Squabbles and gaming votes
One of the biggest concerns for the Bitcoin Core team, however, is that it remains difficult to tell when the community, and how much of that community, desires a given upgrade.
This has led to the rise of the term “consensus”, or the belief that participants in an economic network are giving approval or in some way agreeing to a set of unspoken terms and conditions.
Some of the most public ways to measure this sentiment aren’t that helpful because they don’t incorporate all bitcoin users or they can be manipulated rather easily. Node voting, for example, was used to measure sentiment on ethereum in the run-up to its hard fork, but the practice was widely criticized for its results.
Because the majority of people that use bitcoin don’t run full nodes, using node votes typically leaves out a significant number of users, including those that may be utilize the network on a regular basis. Further manipulation can happen through the spinning up of ineffective nodes.
Miscommunication, in Corallo’s eyes, is one of the reasons the ethereum community is now running on two chains. While the majority of people that voiced an opinion were in support of an ethereum hard fork after The DAO hack, only a small percentage, less than 10%, of community members voted at all.
In Corallo’s opinion, all mechanisms for measuring community consensus should be deployed. These include node voting; coin voting; measuring support and opposition on community discussion boards; and polls of industry players.
“We don’t want to leave people behind,” Corallo said.
Peter Todd, a Bitcoin Core contributor who recently penned a blog post about hard fork proposals, thinks that this approach still leaves many out, notably those who lack a full understanding of the proposals.
In interview, he said language and privacy barriers can further complicate the situation, potentially excluding those who can’t read a particular proposal or don’t want to broadcast their identity.
Selling the hard fork
Core’s main focus, then, must be on writing up the technical specifications in ways community members can understand, said Corallo. If bitcoin businesses, for instance, push back on a hard fork because they don’t understand the proposal and its effects, that’s core’s responsibility, a communication error, he said.
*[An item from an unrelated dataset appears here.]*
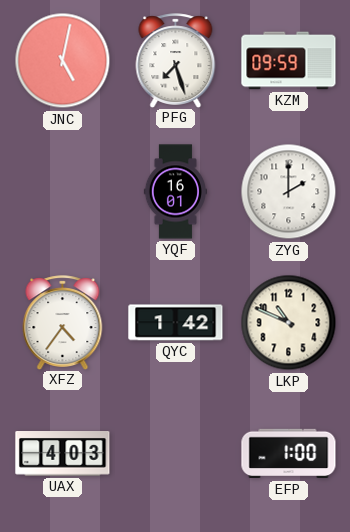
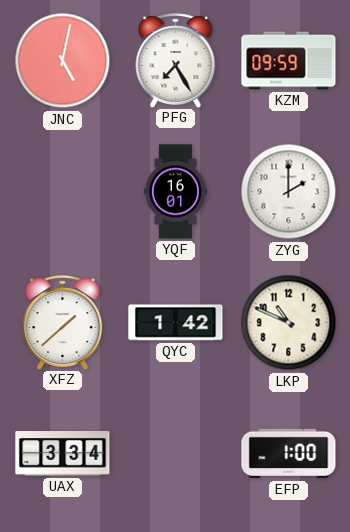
PFG: 7:27 -> 7:25
XFZ: 4:36 -> 1:38
UAX: 4:03 -> 3:34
While Corallo thinks the community has calmed a bit since the hostility over hard forking bitcoin started last year, Todd thinks the ethereum debacle has stoked hesitation again.
“The main thing is a lot of people quite understandably are dubious about [hard forks],” Todd said. “It’s harder now to convince people [hard forks] are a good idea than it was six months ago.”
This contention around hard forking is one reason why research and development around the concept has largely stalled, Core contributors say.
“People troll you to death,” Todd said. “And I think that has stopped people from working on Core development publicly and sometimes altogether.”
Quite a few, though, are working on hardfork proposals quietly, he said.
Core developer, Cory Fields declined to comment on hard fork issues, and several other core developers never responded to inquiries for CoinDesk. This speaks not only to the community’s sensitivity to the idea, but also that Core is merely a group of individuals who don’t always see eye-to-eye on elements affecting their work.
“People aren’t used to these things being driven by money, like bitcoin. I think it creates a different intensity,” Todd said.
In the next five years, though, Todd said, there’s a pretty high chance the rules of the network will need to be changed. Specifically to enhance security of the network, such as improvements that would prevent attacks against mining pools, Todd doesn’t have a problem with hard forking in the future.
“You need a pretty good reason to do a hard fork; we just don’t have good reasons right now,” Todd said.